When I went in, Frank said, "Ah, everyone, this is Alan. Alan is going to be playing Simon. Nice to meet you. This is Daisy Donovan. How are you doing?” "Okay, great.” "Alan, you’ve just come in from outside and the funeral is about to start. You’re high as a kite. Okay, let’s go!” And then we went right into it. I still had airplane nuts stuck in my teeth while I’m in rehearsals because I had just gotten there. Some of the stuff that we did was right as the funeral was starting and the character of Daniel, Matthew Macfadyen is up there reading his bad eulogy and there’s a point where he makes a joke about "So nice to see all of you here. It seems that my father has more friends in death than he had in life.” And I busted out laughing. I think that was jet lag. I mean I was acting but the jet lag definitely helped it and it ended up in the movie. So it was like a movie with Frank. We were working and there wasn’t time to be intimidated. He’s such an easy going guy. It’s all about the work and I came to work so we had a great time.

Q: Have you ever had a personal experience where you attended something serious like a wedding ceremony or a funeral and someone did really stupid things and how did you react?

A: I have only had one experience -- it was at a funeral – that was funny. It was only one so I only have the one to choose from. It was a relative of mine who had passed away who was very old. So there’s understanding when someone very old passes away. He had a very full, happy life and a very large family. My brother and I sat together. I’m Polish. My grandparents on my father’s side still spoke Polish and they go to a church. There’s this church in Texas that is Polish. They always bring the priest in from Poland and he’s always been that way. Whenever we’d gone as little kids, the priests always had these thick accents.
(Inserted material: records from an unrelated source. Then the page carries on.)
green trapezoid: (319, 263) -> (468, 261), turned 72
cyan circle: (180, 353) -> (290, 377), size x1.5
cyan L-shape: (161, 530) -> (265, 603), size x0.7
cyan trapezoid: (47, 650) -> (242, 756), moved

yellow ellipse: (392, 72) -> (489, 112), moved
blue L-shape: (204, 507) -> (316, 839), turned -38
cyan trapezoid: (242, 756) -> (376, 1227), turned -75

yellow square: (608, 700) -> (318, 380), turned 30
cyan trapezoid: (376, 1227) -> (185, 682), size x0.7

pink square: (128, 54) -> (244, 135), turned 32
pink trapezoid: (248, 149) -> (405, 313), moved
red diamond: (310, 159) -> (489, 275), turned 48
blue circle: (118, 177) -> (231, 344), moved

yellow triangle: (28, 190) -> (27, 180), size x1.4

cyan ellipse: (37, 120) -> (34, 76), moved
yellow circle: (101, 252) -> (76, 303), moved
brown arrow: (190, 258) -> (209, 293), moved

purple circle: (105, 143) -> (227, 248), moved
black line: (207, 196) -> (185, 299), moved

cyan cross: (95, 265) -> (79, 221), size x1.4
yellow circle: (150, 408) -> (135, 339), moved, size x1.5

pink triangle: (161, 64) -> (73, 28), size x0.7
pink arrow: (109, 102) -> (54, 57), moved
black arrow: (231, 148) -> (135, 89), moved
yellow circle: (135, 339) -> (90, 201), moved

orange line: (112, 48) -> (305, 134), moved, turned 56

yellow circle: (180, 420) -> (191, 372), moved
So this was who was officiating this funeral or whatever it’s called. He was talking about [Polish accent] "In death we should not focus on an ending but focus on the beginning because it is the afterlife.” But with his accent, he said, "It is in this time that we must not fuckus on death. We have to fuckus on life.” [Laughs] My brother and I were like, "Oh my God…Don’t look at me. Don’t even look. This is a sad occasion.” And he kept going on about fuckusing on things and how we all have to fuckus. I think we are the only two who are getting what he’s saying and being immature about what we’re hearing. Oh my gosh was that so hard. Just close your eyes and make it look like crying. Please don’t let anybody see me laughing because I’m in trouble as it is. That’s the only one I’ve ever experienced.

Q: Can you tell us what you have coming up next?

A: Just 3:10 to Yuma coming out and then I finished that Prelude to a Kiss and I’ve been kind of just waiting for something. I don’t know what it is but nothing that I’ve read has really made me go, "Yeah!” So I’ve been learning to play the guitar and hanging out on the beach which has been nice. I love it.

"Death at a Funeral” opens in theaters on August 17th.